*** Source data Section Begins ***
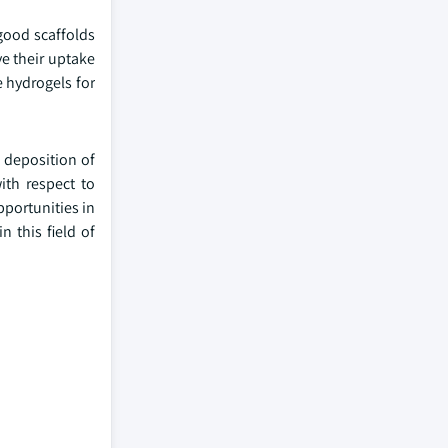
good scaffolds
ve their uptake
e hydrogels for
 deposition of
ith respect to
pportunities in
n this field of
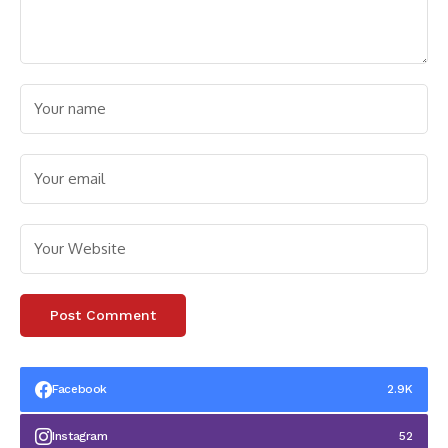
Facebook
2.9K
Instagram
52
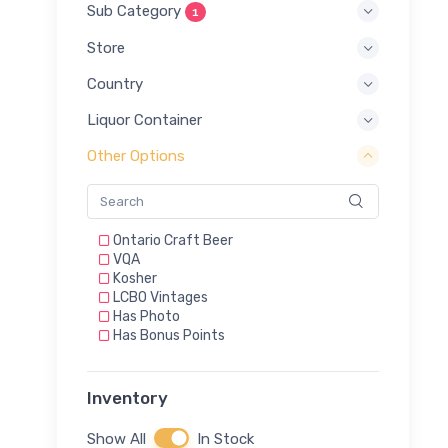
Sub Category
1
Store
Country
Liquor Container
Other Options
Ontario Craft Beer
VQA
Kosher
LCBO Vintages
Has Photo
Has Bonus Points
Inventory
Show All
In Stock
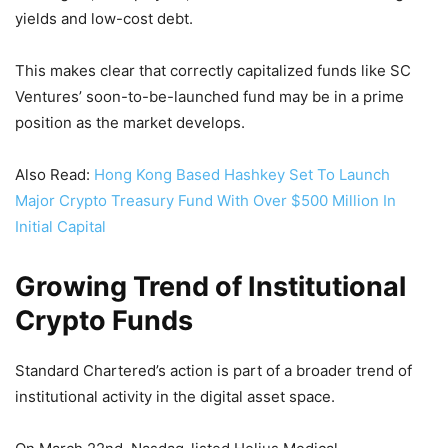
yields and low-cost debt.
This makes clear that correctly capitalized funds like SC
Ventures’ soon-to-be-launched fund may be in a prime
position as the market develops.
Also Read:
Hong Kong Based Hashkey Set To Launch
Major Crypto Treasury Fund With Over $500 Million In
Initial Capital
Growing Trend of Institutional
Crypto Funds
Standard Chartered’s action is part of a broader trend of
institutional activity in the digital asset space.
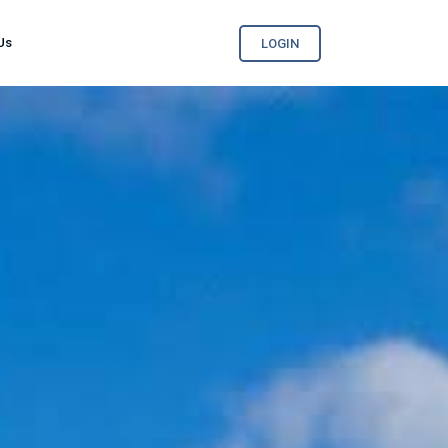
Us
LOGIN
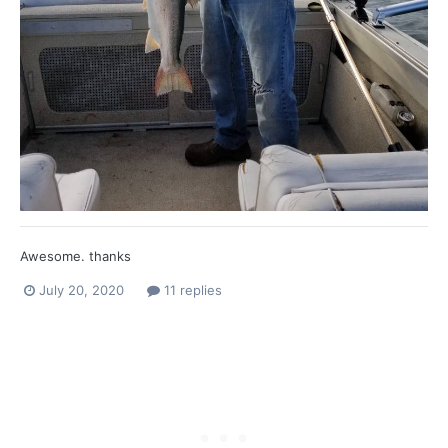
Awesome. thanks
July 20, 2020
11 replies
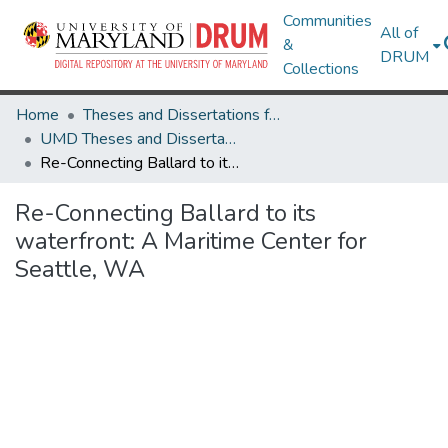
Communities
All of
&
DRUM
Collections
Home
Theses and Dissertations from UMD
UMD Theses and Dissertations
Re-Connecting Ballard to its waterfront: A Maritime Center for Seattle, WA
Re-Connecting Ballard to its
waterfront: A Maritime Center for
Seattle, WA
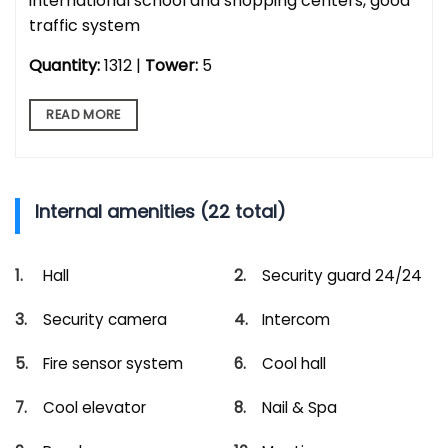
international school and shopping centers, good
traffic system
Quantity:
1312 |
Tower:
5
READ MORE
Internal amenities (22 total)
Hall
Security guard 24/24
Security camera
Intercom
Fire sensor system
Cool hall
Cool elevator
Nail & Spa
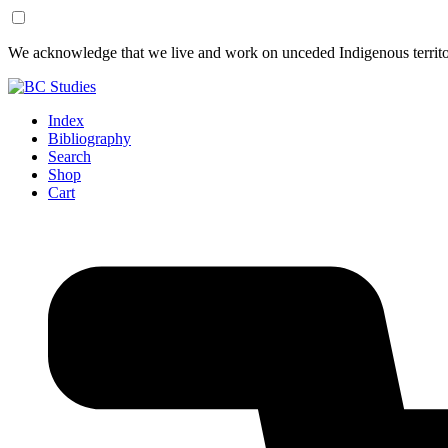
Skip
Skip
We acknowledge that we live and work on unceded Indigenous territor
to
to
Content
Footer
Index
Bibliography
Search
Shop
Cart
*** Source data Section Ends ***
— Prompt —
Without the pictures, reproduce every entry exactly as written.

— Your response —
good scaffolds
ve their uptake
e hydrogels for
 deposition of
ith respect to
pportunities in
n this field of
Facebook
2.9K
Instagram
52
Sub Category
1
Store
Country
Liquor Container
Other Options
Ontario Craft Beer
VQA
Kosher
LCBO Vintages
Has Photo
Has Bonus Points
Inventory
Show All
In Stock
yields and low-cost debt.
This makes clear that correctly capitalized funds like SC
Ventures’ soon-to-be-launched fund may be in a prime
position as the market develops.
Also Read:
Hong Kong Based Hashkey Set To Launch
Major Crypto Treasury Fund With Over $500 Million In
Initial Capital
Growing Trend of Institutional
Crypto Funds
Standard Chartered’s action is part of a broader trend of
institutional activity in the digital asset space.
Us
LOGIN
Awesome. thanks
July 20, 2020
11 replies
Communities
All of
&
DRUM
Collections
Home
Theses and Dissertations from UMD
UMD Theses and Dissertations
Re-Connecting Ballard to its waterfront: A Maritime Center for Seattle, WA
Re-Connecting Ballard to its
waterfront: A Maritime Center for
Seattle, WA
international school and shopping centers, good
traffic system
Quantity:
1312 |
Tower:
5
READ MORE
Internal amenities (22 total)
Hall
Security guard 24/24
Security camera
Intercom
Fire sensor system
Cool hall
Cool elevator
Nail & Spa
Skip
Skip
We acknowledge that we live and work on unceded Indigenous territor
to
to
Content
Footer
Index
Bibliography
Search
Shop
Cart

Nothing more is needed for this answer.